In the second quarter of 2020, company earnings declined dramatically because of the pandemic, but stock prices increased because Micro MRI shifted to the upleg of its normal cycle and government and Federal Reserve actions began to compensate for the decrease in economic activity and created optimism about an economic recovery.  These changes – a decrease in earnings and an increase in stock price – resulted in high price-to-earnings ratios.  Changes in the price-to-earnings ratio can be temporary because of short-term changes in earnings, such as those occurring in 2020.   

The price-to-book ratio is less sensitive short-term changes in earnings and produces a more stable valuation ratio.  However, in the current environment both valuation ratios are high compared to the last 20 years, suggesting that stocks are expensive. 

The following figure has three panels that plot DJIA data from Bloomberg. The top panel shows the price history for the DJIA (total return on a log scale), and the time period covered is 1997 through early November 2020.  Over the last 20 years, there were two major declines prior to 2020: 

  • 2002 – Decline of roughly 38% from the peak of the Internet boom in 2000.
  • 2007/8 – Decline of roughly 50% because of the Global Financial Crisis

The second and third panels show the valuation ratios for price-to-earnings and price-to-book ratios, respectively. The horizontal red lines show the current levels of those ratios. Prior to the price trough of October 2002, the price-to-earnings ratio was at a high level – a level similar to today’s.  This data point suggests being skeptical now of further price increases. 

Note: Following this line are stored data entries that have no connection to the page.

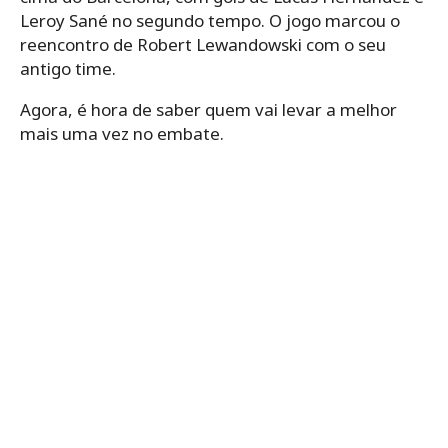
Leroy Sané no segundo tempo. O jogo marcou o
reencontro de Robert Lewandowski com o seu
antigo time.
Agora, é hora de saber quem vai levar a melhor
mais uma vez no embate.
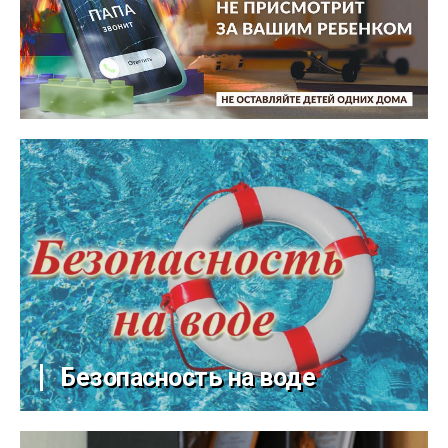
Безопасность на воде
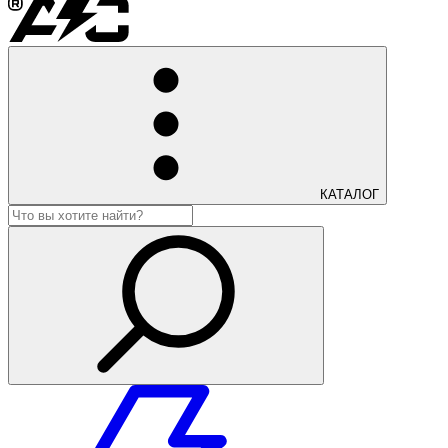
КАТАЛОГ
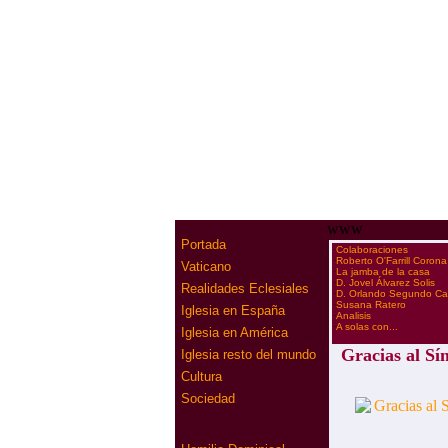
www
Portada
·
Colaboraciones
·
Roberto O'Farrill Corona
Vaticano
·
La jamba de la casa
·
D. Jovel Álvarez Solis
Realidades Eclesiales
·
D. Orlando Segundo C
·
Susana Ratero
Iglesia en España
·
Analisis
·
A solas con...
Iglesia en América
Gracias al Sí
Iglesia resto del mundo
Cultura
Sociedad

Prior to the decline of 2007/8, the price-to-book ratio was at a high level – a level similar to today’s. This data point also suggests being skeptical now of further price increases. 

However, note that at the far left of both valuation charts, in the late 1990s, levels are higher than the current levels (indicated by the red lines). This was the end of the Internet Boom. Even though the Internet Boom primarily affected the NASDAQ index, the valuation measures of the DJIA also showed high valuation statistics as well. This early period may be a useful comparison for the current period. The shutdown measures to contain the virus have boosted the prices and valuations of stocks that are heavily weighted in the NASDAQ index, including Amazon, Microsoft, Apple, Facebook, and Google.  

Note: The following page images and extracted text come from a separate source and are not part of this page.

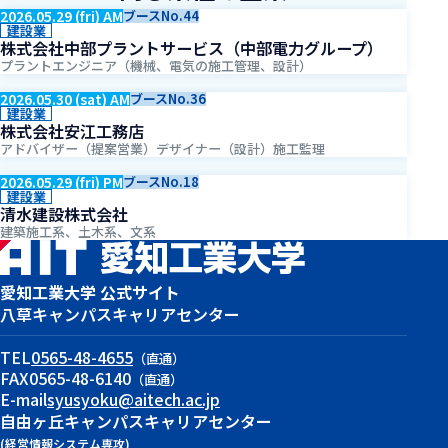
2026.05.29 (fri) AM
ブースNo.44
建設業
株式会社中部プラントサービス（中部電力グループ）
プラントエンジニア（機械、電気の施工管理、設計）
2026.05.30 (sat) AM
ブースNo.36
建設業
株式会社安江工務店
アドバイザー（提案営業）デザイナー（設計）施工監理
2026.05.29 (fri) PM
ブースNo.18
建設業
清水建設株式会社
建築施工系、土木系、文系
愛知工業大学 公式サイト
八草キャンパス
キャリアセンター
TEL
0565-48-4655
（直通）
FAX
0565-48-6140
（直通）
E-mail
syusyoku@aitech.ac.jp
自由ヶ丘キャンパス
キャリアセンター
(経営情報システム専攻)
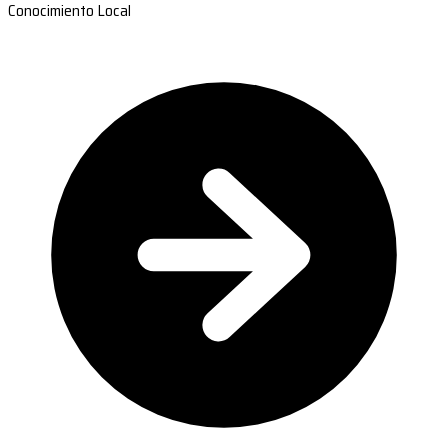
Conocimiento Local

While these direct historical comparisons suggest that stocks are already expensive, there are factors that may make these long-term historical valuation comparisons less relevant to the current situation.   They are: 

     Lower Interest Rates

A low interest rate environment tends to support higher valuation metrics.  At the end of January 2000, just as the Internet Boom peaked, the yield on the 10-year US Treasury bond was 6.6%.  That was the rate of return of this comparatively low-risk investment, and made bonds an attractive alternative to stocks for many investors.  In contrast, as of last Friday (December 7, 2020), the yield on the 10-year US Treasury bond was 0.9% - a far less attractive return than 20 years ago.  Thus, investors seeking returns will be less attracted to bonds and more biased toward holding stocks. 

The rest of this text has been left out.